Outside the Comfort Zone: Analysing LLM Capabilities in Software Vulnerability Detection

Yuejun Guo,Constantinos Patsakis,Qiang Hu,Qiang Tang,Fran Casino
2024-08-29
Abstract:The significant increase in software production driven by automation and faster development lifecycles has resulted in a corresponding surge in software vulnerabilities. In parallel, the evolving landscape of software vulnerability detection, highlighting the shift from traditional methods to machine learning and large language models (LLMs), provides massive opportunities at the cost of resource-demanding computations. This paper thoroughly analyses LLMs' capabilities in detecting vulnerabilities within source code by testing models beyond their usual applications to study their potential in cybersecurity tasks. We evaluate the performance of six open-source models that are specifically trained for vulnerability detection against six general-purpose LLMs, three of which were further fine-tuned on a dataset that we compiled.
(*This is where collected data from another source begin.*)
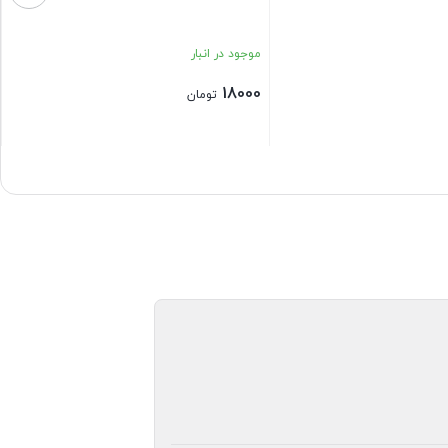
موجود در انبار
18000
تومان
بستن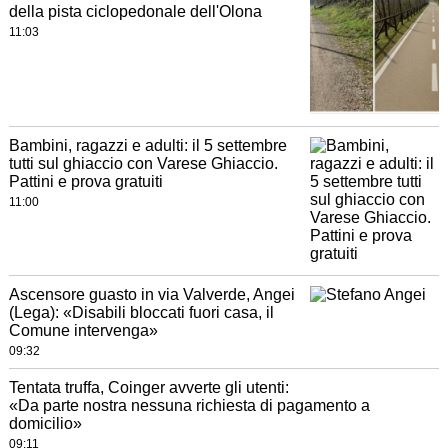
della pista ciclopedonale dell'Olona
11:03
Bambini, ragazzi e adulti: il 5 settembre
tutti sul ghiaccio con Varese Ghiaccio.
Pattini e prova gratuiti
11:00
Ascensore guasto in via Valverde, Angei
(Lega): «Disabili bloccati fuori casa, il
Comune intervenga»
09:32
Tentata truffa, Coinger avverte gli utenti:
«Da parte nostra nessuna richiesta di pagamento a
domicilio»
09:11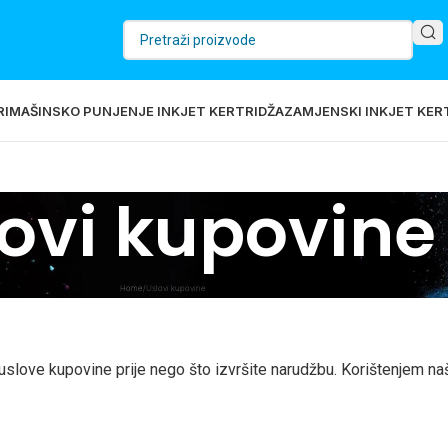
RI
MAŠINSKO PUNJENJE INKJET KERTRIDŽA
ZAMJENSKI INKJET KERT
ovi kupovine
Home
Uslovi kupovine
 uslove kupovine prije nego što izvršite narudžbu. Korištenjem n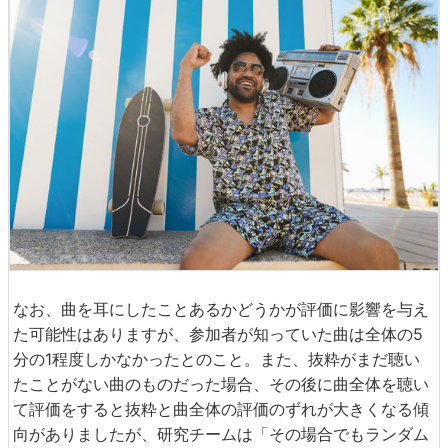
なお、曲を耳にしたことあるかどうかが評価に影響を与え
た可能性はありますが、参加者が知っていた曲は全体の5
分の1程度しかなかったとのこと。また、抜粋がまだ聴い
たことがない曲のものだった場合、その後に曲全体を聴い
て評価をすると抜粋と曲全体の評価のずれが大きくなる傾
向がありましたが、研究チームは「その場合でもランダム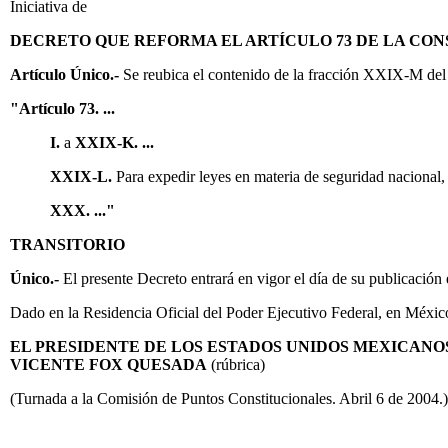
Iniciativa de
DECRETO QUE REFORMA EL ARTÍCULO 73 DE LA CON
Artículo Único.-
Se reubica el contenido de la fracción XXIX-M del
"Artículo 73. ...
I.
a
XXIX-K. ...
XXIX-L.
Para expedir leyes en materia de seguridad nacional, e
XXX. ..."
TRANSITORIO
Único.-
El presente Decreto entrará en vigor el día de su publicación 
Dado en la Residencia Oficial del Poder Ejecutivo Federal, en México, 
EL PRESIDENTE DE LOS ESTADOS UNIDOS MEXICANO
VICENTE FOX QUESADA
(rúbrica)
(Turnada a la Comisión de Puntos Constitucionales. Abril 6 de 2004.)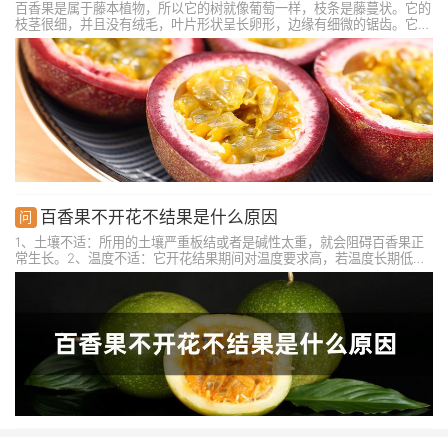
百香果是属于藤本植物，所以它的树就像葡萄一样，枝条是藤蔓状。它的
枝茎很细，并且没有绒毛，叶片形状呈长卵形，边缘有细微的锯齿。它也
会开花，花期一般是在六月份，结果期一般是在11月份左右。
百香果不开花不结果是什么原因
1、土壤不适：所用的土壤严重板结或者是碱性太重，就会阻碍百香果正
常生长。2、温度不适：它开花结果期间对温度要求高，若温度长期低于
10℃或者高于35℃就会影响生长。3、缺少肥水：开花结果期间消耗的
养分多，若土壤贫瘠就会阻碍开花。4、缺少光照：长期处在阴暗环境
下，花芽不能分化，影响开花。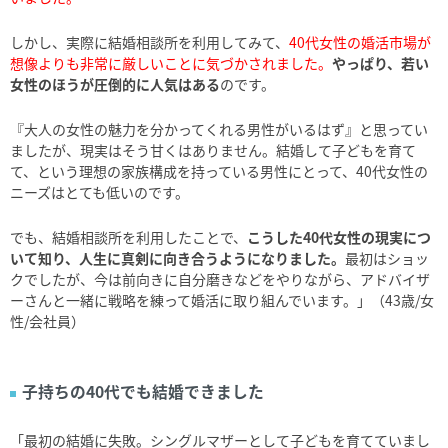
しかし、実際に結婚相談所を利用してみて、
40代女性の婚活市場が
想像よりも非常に厳しいことに気づかされました。
やっぱり、若い
女性のほうが圧倒的に人気はある
のです。
『大人の女性の魅力を分かってくれる男性がいるはず』と思ってい
ましたが、現実はそう甘くはありません。結婚して子どもを育て
て、という理想の家族構成を持っている男性にとって、40代女性の
ニーズはとても低いのです。
でも、結婚相談所を利用したことで、
こうした40代女性の現実につ
いて知り、人生に真剣に向き合うようになりました。
最初はショッ
クでしたが、今は前向きに自分磨きなどをやりながら、アドバイザ
ーさんと一緒に戦略を練って婚活に取り組んでいます。」（43歳/女
性/会社員）
子持ちの40代でも結婚できました
「最初の結婚に失敗。シングルマザーとして子どもを育てていまし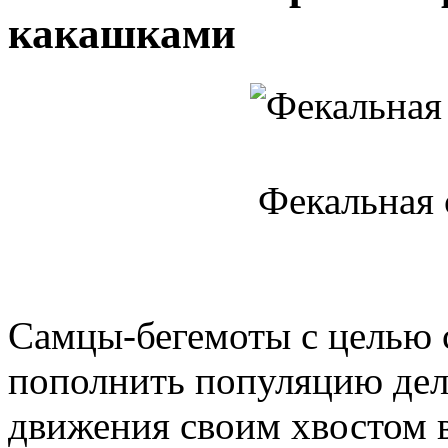
какашками
Фекальная 
Самцы-бегемоты с целью 
пополнить популяцию де
движения своим хвостом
Our dataset, alongside five state-of-the-art benchmark datasets, were used to create a pipeline to leverage a binary classification task, namely classifying code into vulnerable and non-vulnerable. The findings highlight significant variations in classification accuracy across benchmarks, revealing the critical influence of fine-tuning in enhancing the detection capabilities of small LLMs over their larger counterparts, yet only in the specific scenarios in which they were trained. Further experiments and analysis also underscore the issues with current benchmark datasets, particularly around mislabeling and their impact on model training and performance, which raises concerns about the current state of practice. We also discuss the road ahead in the field suggesting strategies for improved model training and dataset curation.
Cryptography and Security
What problem does this paper attempt to address?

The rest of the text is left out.